Increasing evidence also links obesity to neurological and neurodegenerative conditions, including vascular dementia and Alzheimer’s disease, further expanding its societal and economic impact. As a result, obesity sits at the center of converging metabolic, inflammatory, cardiovascular, and oncologic disease pathways, making it a major focus for health systems and biopharma innovation. The global obesity therapeutics market is undergoing unprecedented expansion.

In 2026, analyst revisions now project the market reaching $150 billion by 2030, reflecting one of the fastest growth trajectories in pharmaceutical history.

This acceleration is driven by rising prevalence across all age groups, earlier diagnosis, increased recognition of obesity as a treatable disease, and a historic shift in reimbursement policies, including expanded coverage under Medicare for patients with established cardiovascular risk.

Key additional growth drivers include the expansion of obesity treatment beyond simple weight loss into the prevention of downstream cardiometabolic and liver disease.

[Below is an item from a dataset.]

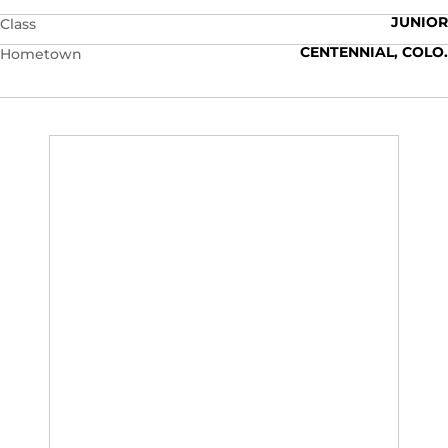
JUNIOR
Class
CENTENNIAL, COLO.
Hometown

There is also a notable shift toward long‑term, chronic management paradigms and the emergence of "oral revolutions," where highly effective pill-based formulations are broadening adoption among younger and needle-hesitant populations.

The market has been fundamentally reshaped by the rapid adoption of incretin‑based therapies, particularly GLP‑1 receptor agonists and multi-receptor agonists (e.g., Ozempic™, Wegovy™, Zepbound™). These agents have demonstrated unprecedented weight‑loss efficacy and emerging benefits across cardiovascular and renal outcomes. Despite transforming obesity care, hormone‑based therapies have important limitations, including high cost, gastrointestinal tolerability issues, and uncertainty around lifelong use.

Critically, data reveals a clinically meaningful rate of non‑response, affecting approximately 10–30% of patients who fail to achieve ≥5% weight loss despite adequate dosing. This highlights the biological heterogeneity of obesity and underscores the urgent need for complementary or non‑hormonal approaches, particularly for patients who hit metabolic plateaus or cannot tolerate hormonal side effects.